False identification can also lead to poor police work:
“Eyewitness identification also plays a key role in shaping investigations. In the immediate aftermath of a crime, an erroneous identification can derail police investigations by putting focus on an innocent person while the actual perpetrator is still on the streets. Once a witness identifies the suspect to police, whether or not that person actually committed the crime, investigators may stop looking for other suspects.”
Since DNA evidence is only useful in perhaps 5-10 percent of all criminal cases, eyewitness identification often supplies the “best” evidence—and sometimes the only evidence—to convict a person. Shockingly, the Project found that in 53 percent of the cases where misidentification led to exoneration, the witnesses even “misidentified” the race of the accused.

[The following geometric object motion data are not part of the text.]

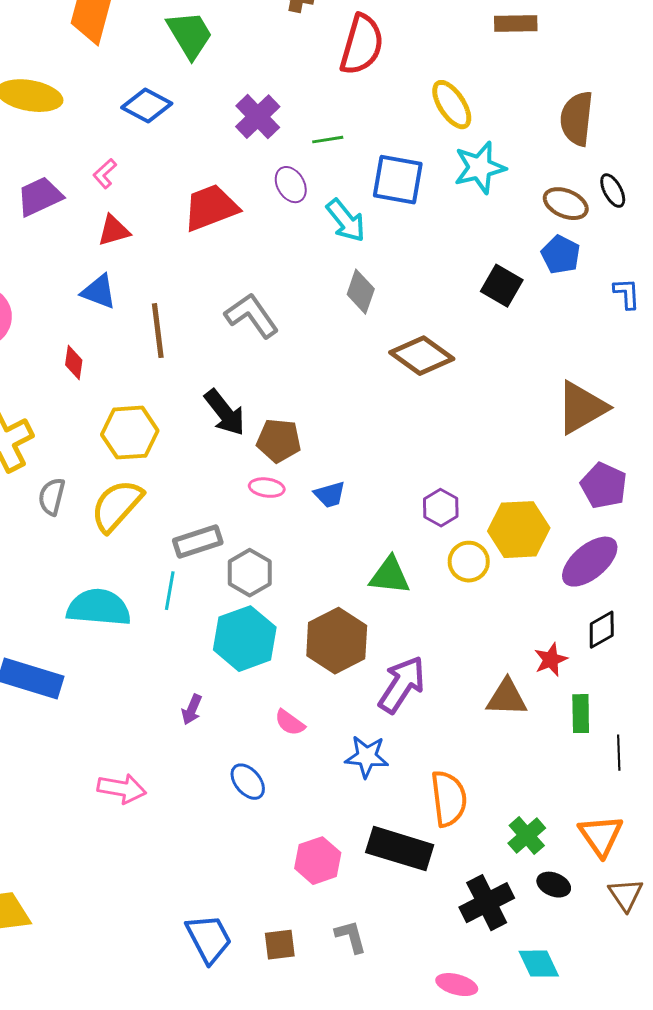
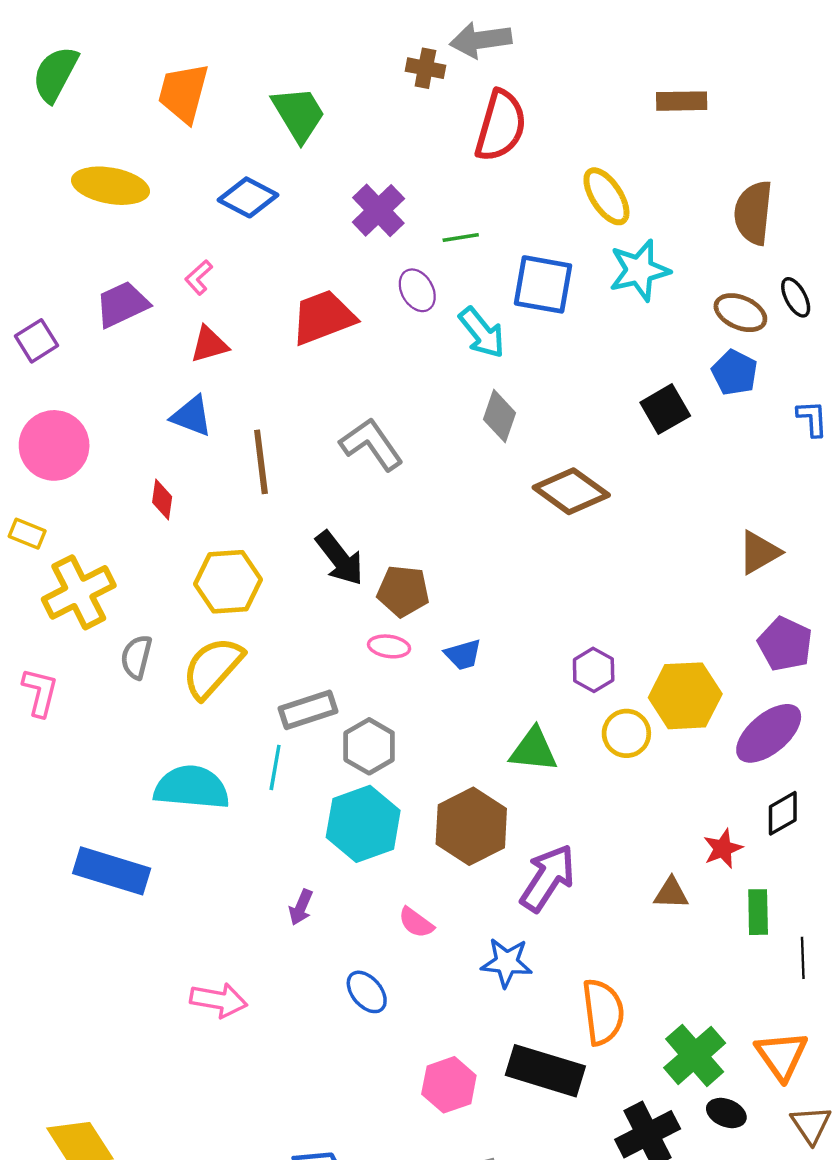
black square: (502, 286) -> (665, 409), turned 30
brown triangle: (582, 408) -> (759, 552), size x0.7
brown triangle: (507, 698) -> (671, 893), size x0.7
green cross: (527, 836) -> (695, 1055), size x1.4

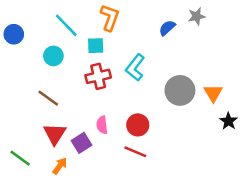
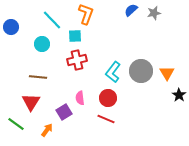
blue semicircle: (167, 28) -> (131, 10), moved
cyan L-shape: (135, 67) -> (113, 72), moved
brown line: (48, 98) -> (38, 77), turned -30
red triangle: (55, 134) -> (31, 102), moved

When sex is involved, anything goes, especially when the media hysterically demands immediate closure. The Project found one case in 1982 in which
Three young girls were sleeping alone in a Shreveport, Louisiana home when a man in cowboy boots came into the house and raped the oldest girl, who was 10 years old. When police started to investigate the rape, the three girls all remembered the attack differently. One police report said the 10-year-old victim didn’t see her attacker’s face. Another report — which wasn’t introduced at trial — said she identified Calvin Willis, who lived in the neighborhood. The girl’s mother testified at trial that neighbors had mentioned Willis’s name when discussing who might have committed the crime. The victim testified that she was shown photos and told to pick the man without a full beard. She testified that she didn’t pick anyone, police said she picked Willis. Willis was convicted by a jury and sentenced to life in prison. In 2003, DNA testing proved Willis’ innocence and he was released. He had served nearly 22 years in prison for a crime he didn’t commit.
Interestingly, 15 percent of false convictions were obtained with the help of jailhouse “snitches” who of course have an incentive to testify to something that will help prosecutors. Also of interest is the fact that 95 percent of all felony criminal cases end in plea “deals,” in which while the prosecutor may concede the “possibility” of not having enough evidence to convict on the higher charge, “persuades” an innocent but panicky defendant to plead to a lesser charge in which there might be no evidence to convict either. In many such cases, the defendant may feel completely at the mercy of a more powerful force, not knowing that the prosecutor is “bluffing.” Even if innocent of the charges, the now “convicted” person has basically “bargained” away his right to appeal.
Of course, the most insidious kind of false conviction occurs in capital crime cases that lead to the death penalty. The National Academy of Sciences released a report stating that, through a rather convoluted interpretation of data, that 4.1 percent of inmates currently on death row are innocent could be a “conservative” estimate.